A sheet of rain pummeled down from the heavens, heavier than before.

They needed to keep moving.

Fletcher picked up her pace, elbowing through the knotted lianas at the river’s edge. Behind them, Rick fussed with loading another round. Excellent.

“Keep running,” Rick called. “I love the chase.”

A bullet strayed a yard or so wide of them. A yard or so too close.

“A little to your left next time,” Waylon shouted.

Rick happily obliged. Although this shot veered way too far left, missing them by several tree trunks. Waylon skidded to a stop, spraying dirt up with his heels. In the slick mud, Fletcher only barely caught herself before plummeting into the river.

Fletcher seethed, “Are you trying to get us killed?”

A serious hand landed on her arm as Waylon turned her toward him. Droplets clung to his hair, his eyelashes, the tip of his nose. “I would never let anyone hurt you.”

Despite everything—or, maybe, because of everything—she knew he wasn’t lying. For better or worse, Waylon was a man of his word. Never said anything he didn’t mean. Never meant anything he didn’t say.

It helped that her only other option was to have Asshole Rick be the last thing she saw while trapped in this mortal coil.

“Okay.”

Which was all the answer Waylon needed to hoop an arm around her waist, drawing Fletcher to his chest. His other arm reached overhead and dragged down a vine as thick as his bicep. “Grab on.”

She didn’t exactly have much of a choice. As soon as she did, Waylon kicked off the ledge of the bank and swung them out over the water.

Water where, for the record, a couple hungry-looking crocodiles slithered.

Fletcher pinched her eyes closed, sinking into the soft folds of Waylon’s rain-drenched shirt.

Focusing on the way the crook of his neck smelled like salt and sun and the estate’s cedar soap.

How the hurried beat of his heart matched hers.

She braced for a crash landing on the opposite bank, the scrape of earth against skin.

When she peeled her eyes back open, they hadn’t moved.

Instead of George of the Jungle-ing them to the other side, Waylon had stranded them over the river’s middle.

Her fingertips ached around the vine, knuckles white from the strain. Regret simmered in her blood. “I thought you had a plan. This was your brilliant idea?”

“Yes,” he said proudly.

They were nothing better than live bait.

Something sparkled in Waylon’s eyes. Something that made Fletcher keenly aware of how close they were. “Have a little faith, honey.”

Rain knifed across Fletcher’s cheeks. Metal coated her tongue, ringing through the enamel of her teeth. Out of the underbrush, Rick’s shape emerged, gun in hand.

Behind the barrel, the blacks of Rick’s eyes had blown so wide, there was hardly any color left. Black hair dripped over his face, his forehead peeling and cheeks pink from days in the Lydell sun.

A cruel smile stretched to the corners of his mouth. “I’d say I’m sorry, but I’m really not. When you see your dad, tell him I say, ‘Thanks for nothing, you old fuck.’ ”

Adrenaline pounded through Fletcher’s head, thick and potent. Her heart slammed against her ribs, trying to break free, but there was nowhere to go.
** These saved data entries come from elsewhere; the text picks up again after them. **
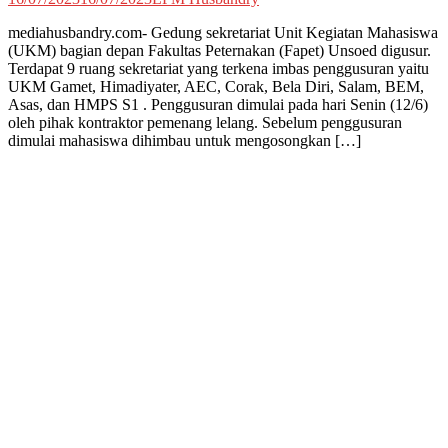
mediahusbandry.com- Gedung sekretariat Unit Kegiatan Mahasiswa
(UKM) bagian depan Fakultas Peternakan (Fapet) Unsoed digusur.
Terdapat 9 ruang sekretariat yang terkena imbas penggusuran yaitu
UKM Gamet, Himadiyater, AEC, Corak, Bela Diri, Salam, BEM,
Asas, dan HMPS S1 . Penggusuran dimulai pada hari Senin (12/6)
oleh pihak kontraktor pemenang lelang. Sebelum penggusuran
dimulai mahasiswa dihimbau untuk mengosongkan […]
Waylon’s arm clutched her tighter. Beneath their feet, the reptiles circled.

Rick raised the shotgun to his shoulder, that absurd spear gleaming off the end.

Electricity prickled the back of Fletcher’s neck, and she made the mistake of looking up. The trees parted for the river, leaving a gunmetal stripe of exposed sky.
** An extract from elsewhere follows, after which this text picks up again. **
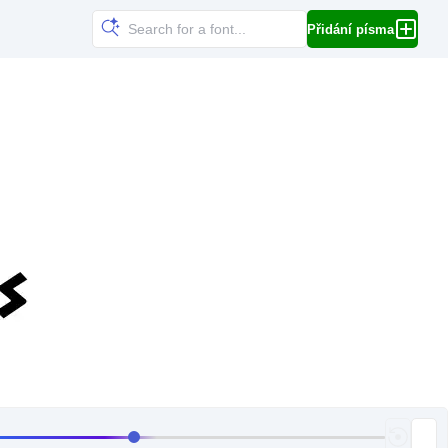
Přidání písma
A blue bolt of lightning zapped down and latched on to Rick’s bayonet.

Fletcher shielded her eyes against the flash, but there was no hiding from the incinerating heat. The instant ricochet of thunder, so loud it left her ears squealing. The pungent stench of charred flesh. The unthinkable thud as Rick rag-dolled to the earth.

“Where did you say we’re going?” Fletcher asked when her lungs remembered how to breathe.

After a coordinated effort, they managed to swing themselves to the far edge of the river, narrowly avoiding the crocodiles’ serrated grins. All of their limbs were blessedly still attached. Somehow.